> [Instructions to follow] Among the records below, determine how many lines have the word "that" in them; output only the number.

Page-level text extractions:
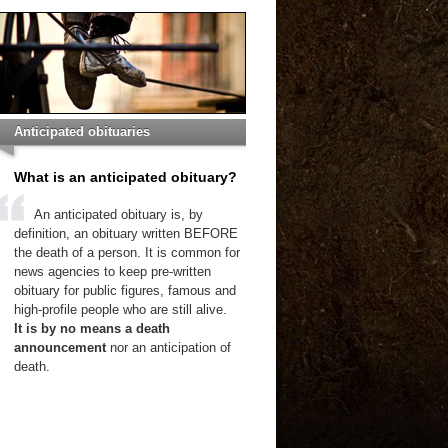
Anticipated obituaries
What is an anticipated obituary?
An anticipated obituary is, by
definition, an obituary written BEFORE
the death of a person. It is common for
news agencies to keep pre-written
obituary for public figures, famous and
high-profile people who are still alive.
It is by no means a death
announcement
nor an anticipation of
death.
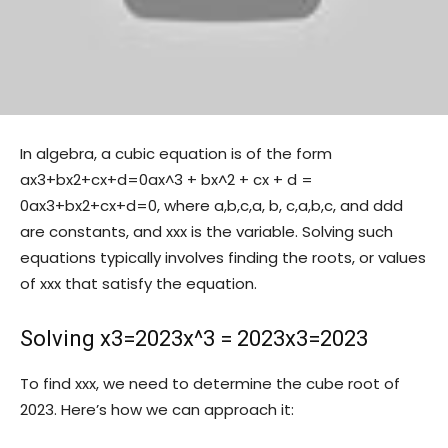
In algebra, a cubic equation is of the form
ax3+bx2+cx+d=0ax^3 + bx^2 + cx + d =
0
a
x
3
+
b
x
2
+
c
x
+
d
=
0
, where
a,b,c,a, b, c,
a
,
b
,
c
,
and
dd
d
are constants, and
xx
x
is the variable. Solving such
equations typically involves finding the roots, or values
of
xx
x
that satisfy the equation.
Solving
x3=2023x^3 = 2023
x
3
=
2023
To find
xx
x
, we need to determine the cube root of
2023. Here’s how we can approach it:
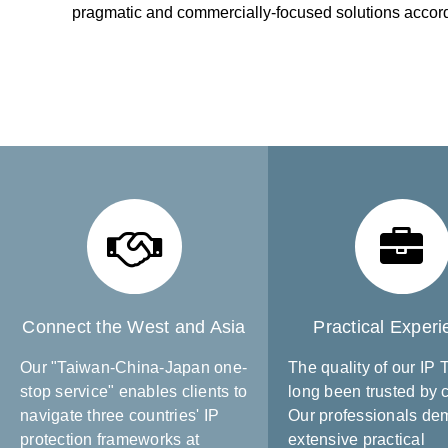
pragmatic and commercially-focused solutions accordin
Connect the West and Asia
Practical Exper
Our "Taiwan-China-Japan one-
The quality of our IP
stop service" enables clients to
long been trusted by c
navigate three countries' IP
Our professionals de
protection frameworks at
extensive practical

--

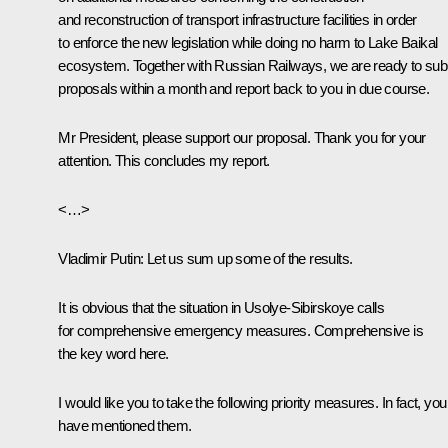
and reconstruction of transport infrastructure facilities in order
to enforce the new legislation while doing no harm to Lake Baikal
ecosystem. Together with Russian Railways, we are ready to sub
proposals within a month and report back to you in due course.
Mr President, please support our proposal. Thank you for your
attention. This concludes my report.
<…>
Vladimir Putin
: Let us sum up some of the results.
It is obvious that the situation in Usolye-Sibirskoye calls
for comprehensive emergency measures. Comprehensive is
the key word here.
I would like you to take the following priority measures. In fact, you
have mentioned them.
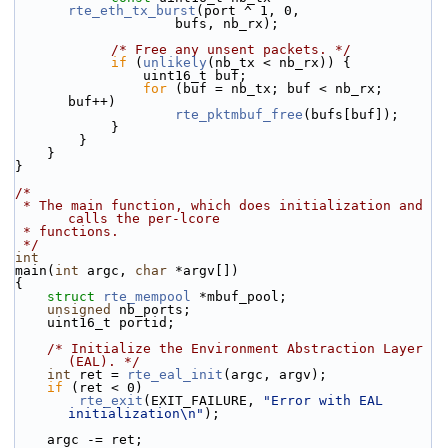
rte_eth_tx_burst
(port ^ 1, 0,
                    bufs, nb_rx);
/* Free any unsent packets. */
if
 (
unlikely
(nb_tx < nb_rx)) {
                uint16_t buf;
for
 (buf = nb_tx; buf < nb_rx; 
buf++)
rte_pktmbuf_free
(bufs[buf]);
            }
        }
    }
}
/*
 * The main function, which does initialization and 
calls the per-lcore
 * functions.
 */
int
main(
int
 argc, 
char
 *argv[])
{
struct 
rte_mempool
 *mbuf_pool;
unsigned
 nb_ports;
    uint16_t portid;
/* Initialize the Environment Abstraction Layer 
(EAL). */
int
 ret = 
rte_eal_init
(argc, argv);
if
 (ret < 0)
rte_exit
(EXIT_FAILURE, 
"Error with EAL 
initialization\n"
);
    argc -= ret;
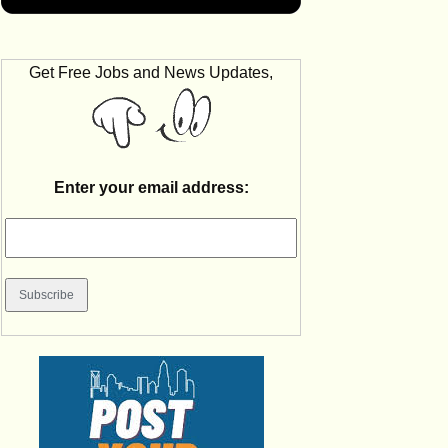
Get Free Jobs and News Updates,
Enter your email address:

> [Task output] 2